■ The task ■
Nothing outside the range is wanted. Repeat exactly the lines below from the one with "Un exercice qui" through the one with "самом деле комфорт путешествия во многом".

■ Dataset content ■
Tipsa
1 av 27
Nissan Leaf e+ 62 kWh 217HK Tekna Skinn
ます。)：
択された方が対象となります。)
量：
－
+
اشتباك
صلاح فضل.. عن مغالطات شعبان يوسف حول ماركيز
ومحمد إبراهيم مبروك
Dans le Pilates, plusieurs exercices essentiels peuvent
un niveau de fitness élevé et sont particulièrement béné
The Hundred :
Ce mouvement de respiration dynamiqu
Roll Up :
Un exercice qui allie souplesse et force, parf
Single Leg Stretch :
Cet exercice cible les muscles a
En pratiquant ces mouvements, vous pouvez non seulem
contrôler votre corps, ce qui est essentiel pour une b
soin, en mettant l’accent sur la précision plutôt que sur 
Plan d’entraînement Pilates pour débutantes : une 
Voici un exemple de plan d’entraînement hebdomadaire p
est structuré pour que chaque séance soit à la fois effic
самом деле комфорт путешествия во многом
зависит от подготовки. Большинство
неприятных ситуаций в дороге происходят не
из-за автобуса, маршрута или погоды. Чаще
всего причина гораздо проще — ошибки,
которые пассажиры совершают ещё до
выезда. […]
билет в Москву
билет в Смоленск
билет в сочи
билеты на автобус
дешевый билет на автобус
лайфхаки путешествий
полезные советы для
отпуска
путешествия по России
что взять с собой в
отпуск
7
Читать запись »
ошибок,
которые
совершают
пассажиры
---
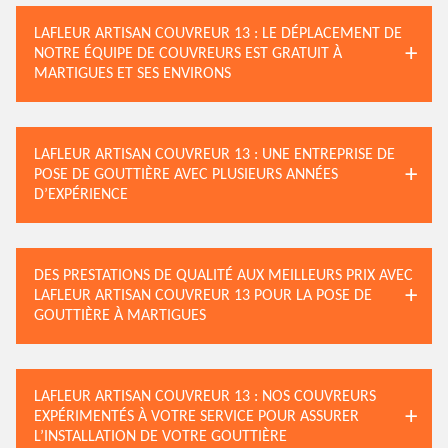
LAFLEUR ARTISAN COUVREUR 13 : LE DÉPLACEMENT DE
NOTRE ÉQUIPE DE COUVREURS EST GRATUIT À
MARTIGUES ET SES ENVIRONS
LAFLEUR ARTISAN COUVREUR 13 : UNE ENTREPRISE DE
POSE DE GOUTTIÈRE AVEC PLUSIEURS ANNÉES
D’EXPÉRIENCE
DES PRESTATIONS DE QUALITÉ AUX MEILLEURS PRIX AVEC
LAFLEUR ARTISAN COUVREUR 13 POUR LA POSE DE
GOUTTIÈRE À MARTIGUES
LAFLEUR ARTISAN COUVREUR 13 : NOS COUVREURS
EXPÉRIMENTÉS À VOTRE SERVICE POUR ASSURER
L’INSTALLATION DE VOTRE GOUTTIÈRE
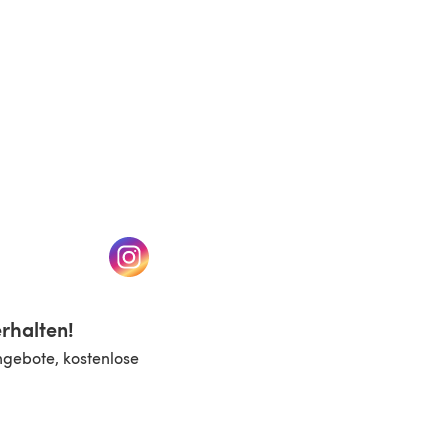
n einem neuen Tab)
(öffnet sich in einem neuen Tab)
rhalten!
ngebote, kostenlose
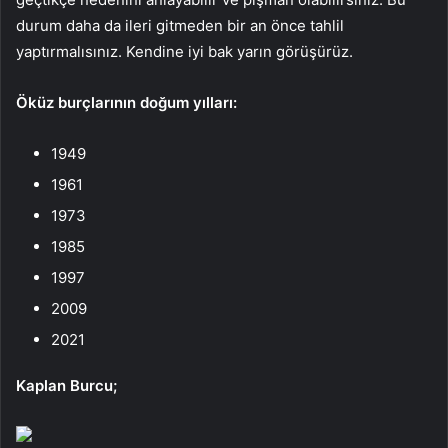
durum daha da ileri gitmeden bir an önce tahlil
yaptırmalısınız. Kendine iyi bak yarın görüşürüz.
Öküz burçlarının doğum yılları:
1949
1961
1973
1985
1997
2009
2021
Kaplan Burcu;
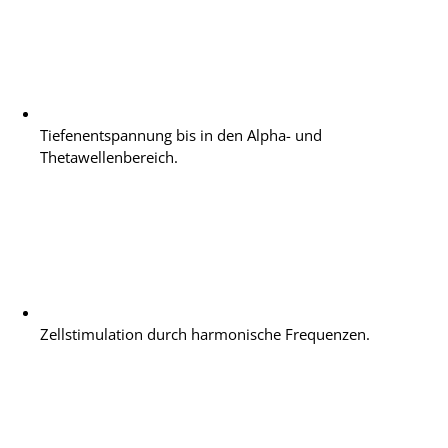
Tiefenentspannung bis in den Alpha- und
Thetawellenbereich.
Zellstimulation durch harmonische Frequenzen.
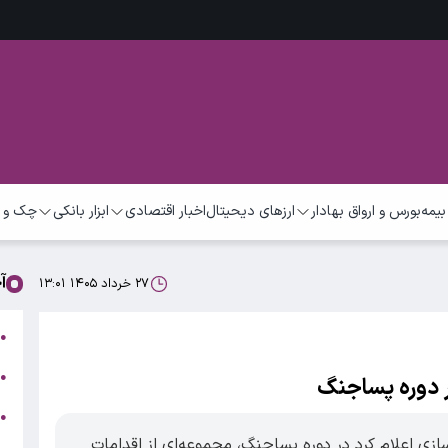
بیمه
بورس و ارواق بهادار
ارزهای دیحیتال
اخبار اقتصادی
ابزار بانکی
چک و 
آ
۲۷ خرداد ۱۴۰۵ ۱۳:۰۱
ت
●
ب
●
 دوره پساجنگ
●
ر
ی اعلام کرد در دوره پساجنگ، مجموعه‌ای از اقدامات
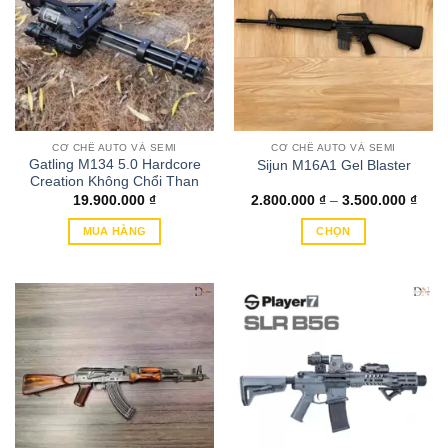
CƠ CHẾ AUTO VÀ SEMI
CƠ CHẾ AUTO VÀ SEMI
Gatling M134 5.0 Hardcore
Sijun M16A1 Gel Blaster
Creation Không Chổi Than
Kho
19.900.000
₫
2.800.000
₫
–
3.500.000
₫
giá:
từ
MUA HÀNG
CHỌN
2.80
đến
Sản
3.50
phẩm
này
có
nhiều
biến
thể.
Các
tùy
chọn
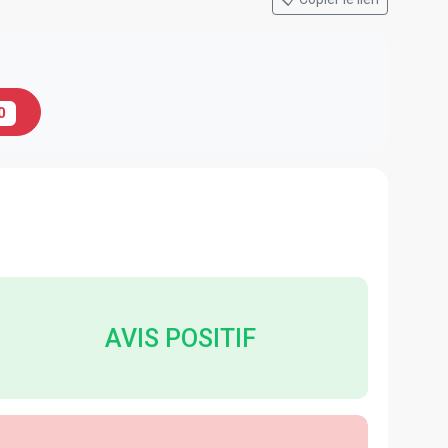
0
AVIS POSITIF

■ Task response ■
Un exercice qui allie souplesse et force, parf
Single Leg Stretch :
Cet exercice cible les muscles a
En pratiquant ces mouvements, vous pouvez non seulem
contrôler votre corps, ce qui est essentiel pour une b
soin, en mettant l’accent sur la précision plutôt que sur 
Plan d’entraînement Pilates pour débutantes : une 
Voici un exemple de plan d’entraînement hebdomadaire p
est structuré pour que chaque séance soit à la fois effic
самом деле комфорт путешествия во многом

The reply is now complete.